Izatha manubriata is a species of moth in the family Oecophoridae. It is endemic to New Zealand, where it is known from the southern South Island only.

== Taxonomy ==
This species was first described by Edward Meyrick in 1923. Meyrick used a specimen collected by George Hudson in the forest at Ben Lomond, Lake Wakatipu in January. Hudson discussed and illustrated the species in his 1928 book The Butterflies and Moths of New Zealand. The holotype specimen is held at the Natural History Museum, London.

== Description ==
The wingspan is 24.5–27.5 mm for males and about 26 mm for females. The wing patternation of this species makes it easy to distinguish from other species in the genus Izatha that are present in the South Island.

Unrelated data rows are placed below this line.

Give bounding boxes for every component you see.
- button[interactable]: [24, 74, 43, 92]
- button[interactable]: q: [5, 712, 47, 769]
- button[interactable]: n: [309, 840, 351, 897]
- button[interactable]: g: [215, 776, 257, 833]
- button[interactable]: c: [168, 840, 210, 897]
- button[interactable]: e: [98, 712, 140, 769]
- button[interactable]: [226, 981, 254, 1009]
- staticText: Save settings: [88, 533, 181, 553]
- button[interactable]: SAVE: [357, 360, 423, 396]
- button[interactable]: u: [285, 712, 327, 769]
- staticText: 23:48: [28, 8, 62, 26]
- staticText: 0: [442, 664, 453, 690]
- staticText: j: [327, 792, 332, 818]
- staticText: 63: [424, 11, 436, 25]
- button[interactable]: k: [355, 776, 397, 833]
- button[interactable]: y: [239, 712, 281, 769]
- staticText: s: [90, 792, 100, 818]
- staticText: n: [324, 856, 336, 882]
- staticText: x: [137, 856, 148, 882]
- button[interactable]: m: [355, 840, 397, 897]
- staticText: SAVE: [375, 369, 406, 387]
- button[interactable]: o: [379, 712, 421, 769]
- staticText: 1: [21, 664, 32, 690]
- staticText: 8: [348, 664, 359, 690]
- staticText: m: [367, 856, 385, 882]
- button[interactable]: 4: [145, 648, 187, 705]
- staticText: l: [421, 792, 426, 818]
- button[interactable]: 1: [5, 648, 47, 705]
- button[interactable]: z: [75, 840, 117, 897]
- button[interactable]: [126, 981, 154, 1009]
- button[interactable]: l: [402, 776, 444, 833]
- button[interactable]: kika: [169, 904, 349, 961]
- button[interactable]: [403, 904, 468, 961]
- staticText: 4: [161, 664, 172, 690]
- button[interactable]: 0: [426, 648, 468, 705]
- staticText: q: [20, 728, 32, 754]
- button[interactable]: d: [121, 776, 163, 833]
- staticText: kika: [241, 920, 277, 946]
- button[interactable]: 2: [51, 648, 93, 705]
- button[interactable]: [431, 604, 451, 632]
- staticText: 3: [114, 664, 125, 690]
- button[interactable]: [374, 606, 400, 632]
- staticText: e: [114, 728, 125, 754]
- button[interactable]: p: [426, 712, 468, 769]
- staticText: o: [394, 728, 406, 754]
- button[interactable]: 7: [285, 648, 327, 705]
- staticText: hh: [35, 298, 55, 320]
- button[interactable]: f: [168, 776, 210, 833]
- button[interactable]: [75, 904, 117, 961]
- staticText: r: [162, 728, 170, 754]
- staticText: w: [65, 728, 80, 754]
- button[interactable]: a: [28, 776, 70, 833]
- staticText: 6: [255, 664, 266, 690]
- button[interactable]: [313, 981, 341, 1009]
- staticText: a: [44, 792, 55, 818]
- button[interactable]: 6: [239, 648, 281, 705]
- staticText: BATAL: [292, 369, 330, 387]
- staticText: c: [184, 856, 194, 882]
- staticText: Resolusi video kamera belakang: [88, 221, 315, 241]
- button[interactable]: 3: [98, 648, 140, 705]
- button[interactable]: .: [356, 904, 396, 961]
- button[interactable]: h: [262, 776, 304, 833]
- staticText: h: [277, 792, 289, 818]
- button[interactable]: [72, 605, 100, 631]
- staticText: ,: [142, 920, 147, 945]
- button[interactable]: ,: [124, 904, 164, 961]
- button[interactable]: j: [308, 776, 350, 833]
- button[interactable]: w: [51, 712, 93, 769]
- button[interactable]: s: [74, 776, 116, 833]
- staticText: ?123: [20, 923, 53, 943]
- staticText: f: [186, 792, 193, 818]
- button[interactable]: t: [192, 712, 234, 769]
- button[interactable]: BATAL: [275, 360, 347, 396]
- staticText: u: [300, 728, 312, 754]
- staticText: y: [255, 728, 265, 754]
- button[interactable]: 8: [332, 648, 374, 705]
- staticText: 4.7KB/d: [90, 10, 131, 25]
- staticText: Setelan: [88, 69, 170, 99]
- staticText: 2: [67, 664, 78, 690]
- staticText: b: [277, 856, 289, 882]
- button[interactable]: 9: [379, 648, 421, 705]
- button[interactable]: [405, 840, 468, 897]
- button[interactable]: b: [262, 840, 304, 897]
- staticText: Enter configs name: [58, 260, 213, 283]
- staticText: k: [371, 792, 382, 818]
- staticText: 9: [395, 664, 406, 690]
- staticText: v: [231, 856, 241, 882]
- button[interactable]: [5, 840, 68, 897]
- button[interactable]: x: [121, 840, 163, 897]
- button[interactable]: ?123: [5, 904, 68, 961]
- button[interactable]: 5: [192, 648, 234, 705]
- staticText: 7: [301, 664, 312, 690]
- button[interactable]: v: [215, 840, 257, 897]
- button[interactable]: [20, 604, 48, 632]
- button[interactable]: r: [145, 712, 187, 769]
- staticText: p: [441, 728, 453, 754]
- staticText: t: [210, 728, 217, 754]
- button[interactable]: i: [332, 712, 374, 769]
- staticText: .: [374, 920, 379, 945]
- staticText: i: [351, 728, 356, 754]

Meyrick originally described the species as follows:
♂ 26 mm. Head and thorax grey suffused with white except shoulders. Palpi white, second joint sprinkled with blackish, and with a black subapical ring, terminal joint with black median band. Abdomen grey, segmental margins whitish, anal tuft ochreous-whitish. Forewings elongate, posteriorly rather dilated, costa slightly arched, apex obtuse, termen nearly straight, oblique; grey suffusedly irrorated with white, tinged here and there with ochreous; a small grey basal patch, edge sprinkled with blackish, acutely angulated on fold; small blackish spots on costa at 1/3 and 3/5; stigmata blackish, plical beneath first discal, second discal represented by a small transverse spot from which a blackish streak runs nearly to first, a blackish dot between and above first and second discal; an obscure angulated subterminal shade of whitish suffusion; a marginal series of small blackish-grey spots round posterior part of costa and termen : cilia whitish with two grey shades. Hindwings grey; cilia as in forewings.

== Distribution ==
This species is endemic to New Zealand. It is likely endemic to the Otago Lakes district and adjacent ranges of Central Otago. Along with the type locality of Ben Lomond, the species has also been collected at Mount Aurum, Bold Peak, Queenstown, Moke Lake, Lake Wakatipu, the Garvie Mountains and Pomahaka Valley. Hudson regarded it as a rare species.

==Biology and behaviour==
Adults are on wing from December to early March. The larvae and biology of this species is unknown as it has never been reared. Only one female specimen has been collected.

== Habitat and host species ==
Hudson stated that this species could be found near the edges of beech forest on the mountains.